WHAT YOU ARE ASKED TO DO
All of the records below need to be returned exactly.
- - - - -
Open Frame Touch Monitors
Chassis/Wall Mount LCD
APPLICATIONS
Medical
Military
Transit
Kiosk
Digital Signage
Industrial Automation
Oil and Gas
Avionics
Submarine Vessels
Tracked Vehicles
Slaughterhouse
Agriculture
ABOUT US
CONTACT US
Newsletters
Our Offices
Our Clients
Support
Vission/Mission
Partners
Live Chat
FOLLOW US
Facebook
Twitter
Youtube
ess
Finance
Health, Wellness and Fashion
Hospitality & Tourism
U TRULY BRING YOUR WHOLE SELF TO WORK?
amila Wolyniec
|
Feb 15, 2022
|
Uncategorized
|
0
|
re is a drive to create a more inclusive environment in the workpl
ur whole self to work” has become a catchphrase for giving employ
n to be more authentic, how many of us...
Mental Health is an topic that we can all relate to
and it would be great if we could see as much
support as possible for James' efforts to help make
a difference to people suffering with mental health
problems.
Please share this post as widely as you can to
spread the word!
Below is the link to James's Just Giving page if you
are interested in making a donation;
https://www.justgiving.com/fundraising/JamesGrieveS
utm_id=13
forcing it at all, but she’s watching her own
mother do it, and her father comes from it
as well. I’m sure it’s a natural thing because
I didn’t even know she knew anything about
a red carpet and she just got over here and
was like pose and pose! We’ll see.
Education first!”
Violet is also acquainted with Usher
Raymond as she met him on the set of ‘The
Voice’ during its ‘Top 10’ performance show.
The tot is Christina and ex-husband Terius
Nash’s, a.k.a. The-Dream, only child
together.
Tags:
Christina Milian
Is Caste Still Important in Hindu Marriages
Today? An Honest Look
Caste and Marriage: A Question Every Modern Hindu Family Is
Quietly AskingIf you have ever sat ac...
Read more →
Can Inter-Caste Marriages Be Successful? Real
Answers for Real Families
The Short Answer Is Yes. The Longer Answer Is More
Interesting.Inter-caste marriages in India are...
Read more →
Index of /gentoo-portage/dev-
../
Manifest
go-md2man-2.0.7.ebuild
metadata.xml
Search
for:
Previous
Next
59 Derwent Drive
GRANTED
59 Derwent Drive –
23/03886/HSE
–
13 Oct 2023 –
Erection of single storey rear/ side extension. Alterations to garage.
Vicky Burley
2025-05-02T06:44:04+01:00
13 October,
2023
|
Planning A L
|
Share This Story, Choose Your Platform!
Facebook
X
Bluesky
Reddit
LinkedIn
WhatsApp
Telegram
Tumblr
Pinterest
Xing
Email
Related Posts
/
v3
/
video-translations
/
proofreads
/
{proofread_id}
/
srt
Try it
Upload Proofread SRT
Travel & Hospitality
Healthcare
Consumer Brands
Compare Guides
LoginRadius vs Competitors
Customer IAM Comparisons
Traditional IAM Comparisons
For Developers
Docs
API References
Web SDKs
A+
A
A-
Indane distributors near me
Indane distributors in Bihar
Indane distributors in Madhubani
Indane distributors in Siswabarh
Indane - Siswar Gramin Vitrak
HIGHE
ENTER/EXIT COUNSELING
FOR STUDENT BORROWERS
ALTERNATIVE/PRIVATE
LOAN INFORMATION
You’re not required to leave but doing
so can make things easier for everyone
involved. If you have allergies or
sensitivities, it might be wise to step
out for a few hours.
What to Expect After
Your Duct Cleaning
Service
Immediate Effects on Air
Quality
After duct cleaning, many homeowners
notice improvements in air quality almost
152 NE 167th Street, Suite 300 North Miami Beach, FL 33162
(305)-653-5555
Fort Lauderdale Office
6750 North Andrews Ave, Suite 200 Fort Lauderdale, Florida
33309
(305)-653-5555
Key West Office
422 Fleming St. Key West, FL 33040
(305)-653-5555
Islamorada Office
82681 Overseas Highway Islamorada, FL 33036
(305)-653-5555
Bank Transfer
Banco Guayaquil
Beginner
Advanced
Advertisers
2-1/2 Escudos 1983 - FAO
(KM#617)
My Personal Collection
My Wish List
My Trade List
- - - - -
WRITTEN REPLY
Open Frame Touch Monitors
Chassis/Wall Mount LCD
APPLICATIONS
Medical
Military
Transit
Kiosk
Digital Signage
Industrial Automation
Oil and Gas
Avionics
Submarine Vessels
Tracked Vehicles
Slaughterhouse
Agriculture
ABOUT US
CONTACT US
Newsletters
Our Offices
Our Clients
Support
Vission/Mission
Partners
Live Chat
FOLLOW US
Facebook
Twitter
Youtube
ess
Finance
Health, Wellness and Fashion
Hospitality & Tourism
U TRULY BRING YOUR WHOLE SELF TO WORK?
amila Wolyniec
|
Feb 15, 2022
|
Uncategorized
|
0
|
re is a drive to create a more inclusive environment in the workpl
ur whole self to work” has become a catchphrase for giving employ
n to be more authentic, how many of us...
Mental Health is an topic that we can all relate to
and it would be great if we could see as much
support as possible for James' efforts to help make
a difference to people suffering with mental health
problems.
Please share this post as widely as you can to
spread the word!
Below is the link to James's Just Giving page if you
are interested in making a donation;
https://www.justgiving.com/fundraising/JamesGrieveS
utm_id=13
forcing it at all, but she’s watching her own
mother do it, and her father comes from it
as well. I’m sure it’s a natural thing because
I didn’t even know she knew anything about
a red carpet and she just got over here and
was like pose and pose! We’ll see.
Education first!”
Violet is also acquainted with Usher
Raymond as she met him on the set of ‘The
Voice’ during its ‘Top 10’ performance show.
The tot is Christina and ex-husband Terius
Nash’s, a.k.a. The-Dream, only child
together.
Tags:
Christina Milian
Is Caste Still Important in Hindu Marriages
Today? An Honest Look
Caste and Marriage: A Question Every Modern Hindu Family Is
Quietly AskingIf you have ever sat ac...
Read more →
Can Inter-Caste Marriages Be Successful? Real
Answers for Real Families
The Short Answer Is Yes. The Longer Answer Is More
Interesting.Inter-caste marriages in India are...
Read more →
Index of /gentoo-portage/dev-
../
Manifest
go-md2man-2.0.7.ebuild
metadata.xml
Search
for:
Previous
Next
59 Derwent Drive
GRANTED
59 Derwent Drive –
23/03886/HSE
–
13 Oct 2023 –
Erection of single storey rear/ side extension. Alterations to garage.
Vicky Burley
2025-05-02T06:44:04+01:00
13 October,
2023
|
Planning A L
|
Share This Story, Choose Your Platform!
Facebook
X
Bluesky
Reddit
LinkedIn
WhatsApp
Telegram
Tumblr
Pinterest
Xing
Email
Related Posts
/
v3
/
video-translations
/
proofreads
/
{proofread_id}
/
srt
Try it
Upload Proofread SRT
Travel & Hospitality
Healthcare
Consumer Brands
Compare Guides
LoginRadius vs Competitors
Customer IAM Comparisons
Traditional IAM Comparisons
For Developers
Docs
API References
Web SDKs
A+
A
A-
Indane distributors near me
Indane distributors in Bihar
Indane distributors in Madhubani
Indane distributors in Siswabarh
Indane - Siswar Gramin Vitrak
HIGHE
ENTER/EXIT COUNSELING
FOR STUDENT BORROWERS
ALTERNATIVE/PRIVATE
LOAN INFORMATION
You’re not required to leave but doing
so can make things easier for everyone
involved. If you have allergies or
sensitivities, it might be wise to step
out for a few hours.
What to Expect After
Your Duct Cleaning
Service
Immediate Effects on Air
Quality
After duct cleaning, many homeowners
notice improvements in air quality almost
152 NE 167th Street, Suite 300 North Miami Beach, FL 33162
(305)-653-5555
Fort Lauderdale Office
6750 North Andrews Ave, Suite 200 Fort Lauderdale, Florida
33309
(305)-653-5555
Key West Office
422 Fleming St. Key West, FL 33040
(305)-653-5555
Islamorada Office
82681 Overseas Highway Islamorada, FL 33036
(305)-653-5555
Bank Transfer
Banco Guayaquil
Beginner
Advanced
Advertisers
2-1/2 Escudos 1983 - FAO
(KM#617)
My Personal Collection
My Wish List
My Trade List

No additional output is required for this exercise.